There are large-scale structural similarities between ancient and modern civilization that reveal continuities from the origins of civilization to the present day, but there are also some discontinuities that have changed the character of life over time.

Perhaps the most obvious example that will be the first thing on everyone’s mind is the difference in technology. It is pretty obvious that technology today is much more advanced that technology in the ancient world. Technology today is also widely distributed and relatively cheap. Everyone uses high technology today, while the highest technology gadgets manufactured in the ancient world were relatively rare and few people owed or used technology in the sense that we understand “technology.”

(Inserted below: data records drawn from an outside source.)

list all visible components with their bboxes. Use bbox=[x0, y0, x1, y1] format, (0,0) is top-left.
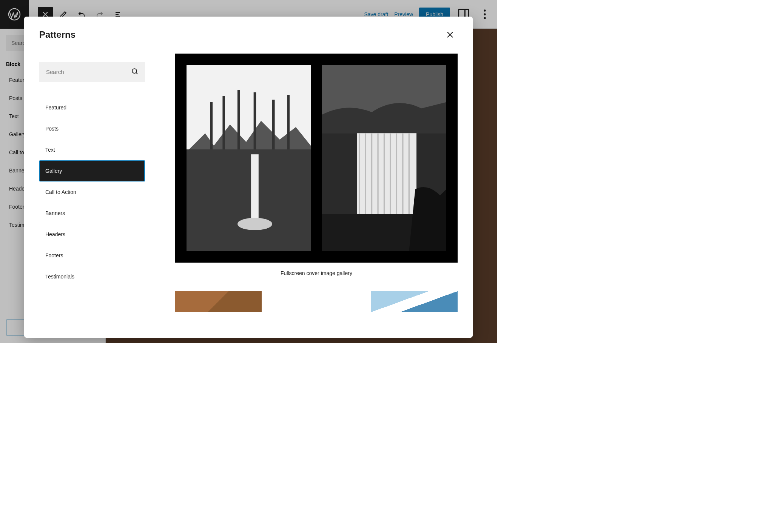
category-item-featured[interactable]: Featured bbox=[39, 97, 145, 118]
modal-body: FeaturedPostsTextGalleryCall to ActionBa… bbox=[24, 47, 473, 338]
svg-rect-8 bbox=[187, 149, 311, 251]
svg-point-10 bbox=[237, 218, 272, 230]
category-item-footers[interactable]: Footers bbox=[39, 245, 145, 266]
modal-sidebar: FeaturedPostsTextGalleryCall to ActionBa… bbox=[39, 47, 145, 329]
preview-image-left bbox=[187, 65, 311, 251]
category-list: FeaturedPostsTextGalleryCall to ActionBa… bbox=[39, 97, 145, 287]
search-icon bbox=[131, 67, 139, 77]
category-item-banners[interactable]: Banners bbox=[39, 203, 145, 224]
pattern-preview[interactable] bbox=[175, 54, 458, 263]
category-item-posts[interactable]: Posts bbox=[39, 118, 145, 139]
svg-rect-9 bbox=[251, 154, 259, 223]
pattern-thumb[interactable] bbox=[371, 291, 458, 312]
pattern-preview-area: Fullscreen cover image gallery bbox=[145, 47, 458, 329]
category-item-call-to-action[interactable]: Call to Action bbox=[39, 181, 145, 203]
pattern-search-input[interactable] bbox=[39, 62, 145, 82]
pattern-thumb[interactable] bbox=[175, 291, 262, 312]
close-modal-button[interactable] bbox=[443, 27, 458, 42]
category-item-testimonials[interactable]: Testimonials bbox=[39, 266, 145, 287]
pattern-row bbox=[175, 291, 458, 312]
category-item-gallery[interactable]: Gallery bbox=[39, 160, 145, 181]
patterns-modal: Patterns FeaturedPostsTextGalleryCall to… bbox=[24, 17, 473, 338]
svg-point-5 bbox=[132, 69, 137, 73]
modal-header: Patterns bbox=[24, 17, 473, 47]
pattern-thumb[interactable] bbox=[273, 291, 359, 312]
pattern-caption: Fullscreen cover image gallery bbox=[175, 263, 458, 291]
modal-search bbox=[39, 62, 145, 82]
modal-title: Patterns bbox=[39, 29, 76, 40]
category-item-headers[interactable]: Headers bbox=[39, 224, 145, 245]
preview-image-right bbox=[322, 65, 446, 251]
category-item-text[interactable]: Text bbox=[39, 139, 145, 160]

On the deeper level, technology has changed the texture of the world we live in. (This observation is due to philosopher of technology Don Ihde.) While tools, thus technology, are older than human beings, and some other species use tools, the technological texture of our world is different from that of the past. It is likely that, whoever you are reading this, wherever you are located, you are probably surrounded by technology. You are probably in a building, wearing clothes made by machines, and every item in your pockets are also probably made by machines.

This is very different from the past, and quite different from the texture of life in ancient civilization. While people in the past lived in buildings and wore manufactured clothing (albeit manufactured by hand), most items within reach would have been plant or animal products. This is no longer the case. So one sense in which modern civilization differs from ancient civilization is the technological texture of life today.

Another obvious difference is that the economy of early civilizations was essentially agricultural (less frequently, pastoral). Most people throughout the history of most of human civilization have been employed in the production of food. This is no longer true. Since the industrial revolution, farming has accounted for an increasingly marginal proportion of the work force, so that, while in the past almost everyone worked in food production, today every few individuals (usually 2–3% of the workforce of an industrialized nation-state) work in food production.

This shift from agriculture to industry has also changed the texture of life. Living and working in an industrialized society means that most people do wage labor and are paid for this wage labor in a fiat currency, which they then use to purchase the necessities of life. When people lived on farms and engaged in subsistence agriculture, they were immediately employed in their own survival. If your crop failed, it may mean starvation for you and your family. This immediate connection to the land, to food production, and the distribution of goods and services has changed dramatically.

The technological texture of life noted above is also related to the industrial revolution: by making manufactured products cheap and widely available, it eventually made possible consumer electronics, and the contemporary reality of everyone carrying a computer around in their pocket. Moreover, the distinct social institutions of industrialized society, in so far as they are social technologies, are another instance of the technology with which we surround ourselves and which lends a technological texture to our lives.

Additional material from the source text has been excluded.